Rumpus: I learned about your writing because someone recommended your book to me and noted that you had been pigeonholed as a women’s writer. Do you agree that you’ve been pigeonholed as such? How do you feel about the label?
Trueblood: As for the label “women’s writer,” who are the women this kind of writer is believed to be writing for? I know some men who are speechless with feeling when they finish an Alice Munro story, some women who read mostly crime & combat. It may be that people who would use the term “women’s writer” don’t mean frothy and ephemeral at all, as we think, but actually really do mean Clarice Lispector and Penelope Fitzgerald and Nadine Gordimer and Rebecca Solnit and other geniuses of our time. That’s the worst possibility. They don’t even mean somebody wrote about women. Look at that list! They mean a woman wrote.

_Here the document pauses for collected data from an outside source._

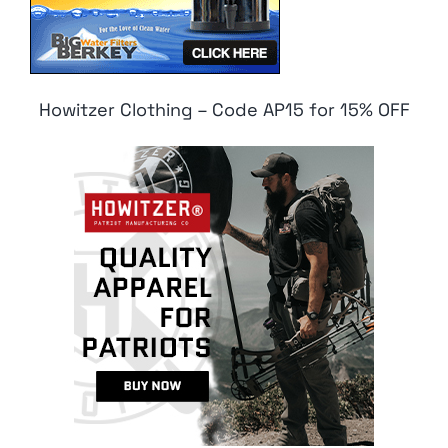
Howitzer Clothing – Code AP15 for 15% OFF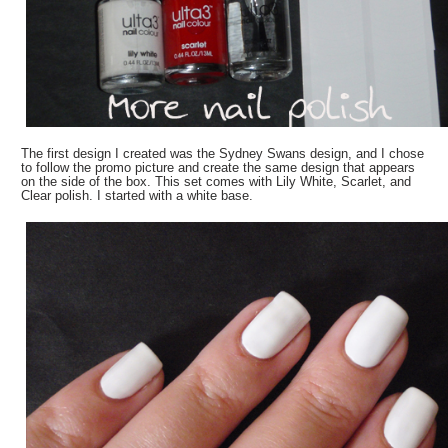
The first design I created was the Sydney Swans design, and I chose
to follow the promo picture and create the same design that appears
on the side of the box. This set comes with Lily White, Scarlet, and
Clear polish. I started with a white base.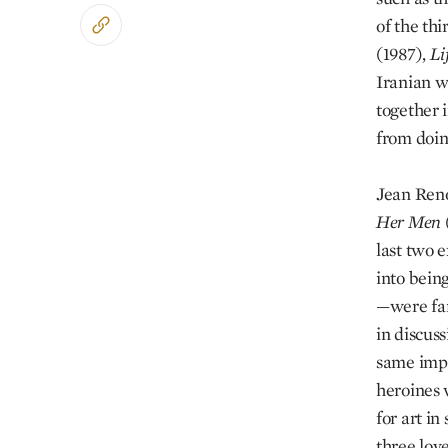
of the thi
(1987),
Li
Iranian w
together 
from doin
Jean Reno
Her Men
last two 
into being
—were far
in discus
same impu
heroines 
for art i
three lov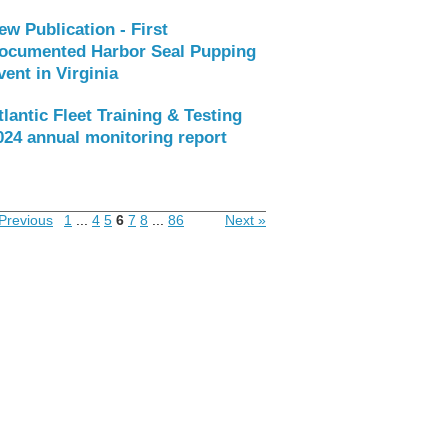
ew Publication - First
ocumented Harbor Seal Pupping
vent in Virginia
tlantic Fleet Training & Testing
024 annual monitoring report
Previous
1
...
4
5
6
7
8
...
86
Next »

Rumpus: Have you read anything good lately?
Trueblood: Lately I’ve really liked the Martha Grover memoir–family & a harsh illness examined by an extraordinary mind, tearless and just. Dawn Raffel’s novel Carrying the Body, and her stories Further Adventures in the Restless Universe; stories by John Haskell and Diane Williams; Barbara Comyns’s novel Who Was Changed and Who Was Dead (just reissued by The Dorothy Project); Juliane Koepcke’s When I Fell from the Sky, about being the lone survivor of a plane crash. A great book called The Greatest Disaster Stories Ever Told, by Lamar Underwood.
And Karinthy’s Metropole: I read this a long time ago, but have to say every chance I get how good it is.
More writers whose names begin with K: Kosztolanyi’s Skylark, and the excerpts from Anna Kamienska’s notebooks in Poetry magazine, containing this passage: While we were going to Poznan, Wislawa Szymborska told me about how her hedgehog, all alone, fell in love with a broom.
Rumpus: What do you like most about your writing?
Trueblood: Some stories become like pets you love both despite and because of their neuroses. As you know, under all the doubt and dread, there are some strange joys in all this.